A new report by the Grattan Institute has called on the government to halve the $8 billion a year in fuel tax credits given to businesses, to help repair the budget and reduce carbon emissions.
Fuelling budget repair: How to reform fuel taxes for business shows that only about half of the outlay is justified in economic or social terms.
“Fuel tax credits are gnawing away an ever-growing share of fuel tax revenue: a decade ago, credits reduced gross fuel tax revenue by 30 per cent; today, it’s almost 40 per cent,” the Institute says.
“Winding back the credits could reduce the structural budget deficit by about 10 per cent, or $4 billion a year.
“It would also help Australia hit its target of net-zero emissions by 2050, because burning diesel contributes about 17 per cent of Australia’s total carbon emissions.”
At present, no fuel tax is payable for vehicles that only drive off-road, such as trucks on mine sites, and a reduced rate of fuel tax is payable for on-road vehicles heavier than 4.5 tonnes, such as semi-trailers, B-doubles, and passenger buses.
“There is no business reason why larger vehicles should pay less than smaller vehicles – in fact quite the reverse, since heavy vehicles do far more damage to roads,” Grattan states.
However, Minerals Council of Australia Chief Executive Officer Tania Constable says making changes to the Fuel Tax Credit (FTC) scheme would have compounded the economic pain that Australians are currently experiencing, with high inflation and increasing interest rates.

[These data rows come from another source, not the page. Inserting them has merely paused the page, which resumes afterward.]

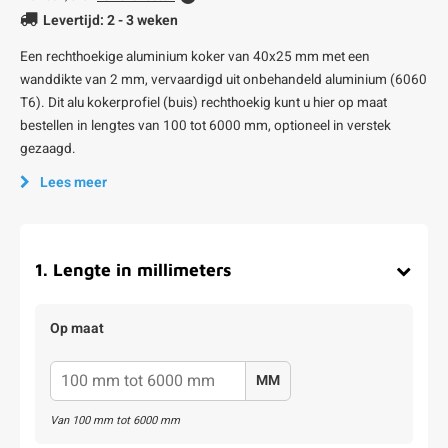
Levertijd: 2 - 3 weken
Een rechthoekige aluminium koker van 40x25 mm met een
wanddikte van 2 mm, vervaardigd uit onbehandeld aluminium (6060
T6). Dit alu kokerprofiel (buis) rechthoekig kunt u hier op maat
bestellen in lengtes van 100 tot 6000 mm, optioneel in verstek
gezaagd.
Lees meer
1
.
Lengte in millimeters
Op maat
MM
Van
100
mm tot
6000
mm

“The scheme should never have a question mark over its future. Not now, not ever.
“We must get off this budgetary merry-go-round, where governments look to raid the scheme in the erroneous belief it will help budget repair, when in fact it would hinder.”
The report recommends that heavy on-road vehicles should pay the same rate as utes, vans, cars, and small trucks used by businesses.
Off-road vehicles and machinery should still be eligible for fuel tax credits, but at a lower rate than now, to reflect the damage their carbon emissions cause to the environment and community.
“Cutting fuel tax credits would be a win-win: it would shrink the budget deficit and help Australia hit net-zero carbon emissions by 2050.
“And cutting fuel tax credits in the way we recommend would have next-to-no impact on household budgets – we calculate that prices at the supermarket would increase by an average of just 35 cents on a $100 grocery shop.”
Ms Constable said Prime Minister Anthony Albanese’s recent categorical statement ruling out changes to the FTC scheme is “recognition of the importance the scheme plays in the current and future prosperity of regional Australia”.
“Messing with such a vital scheme that supports regional businesses, job creation and community investment was always a dangerous ploy, guaranteed to backfire.
“After today ruling out any changes to the FTC scheme, the federal government should champion the scheme’s permanency within the tax system, giving Australian businesses certainty moving forward.”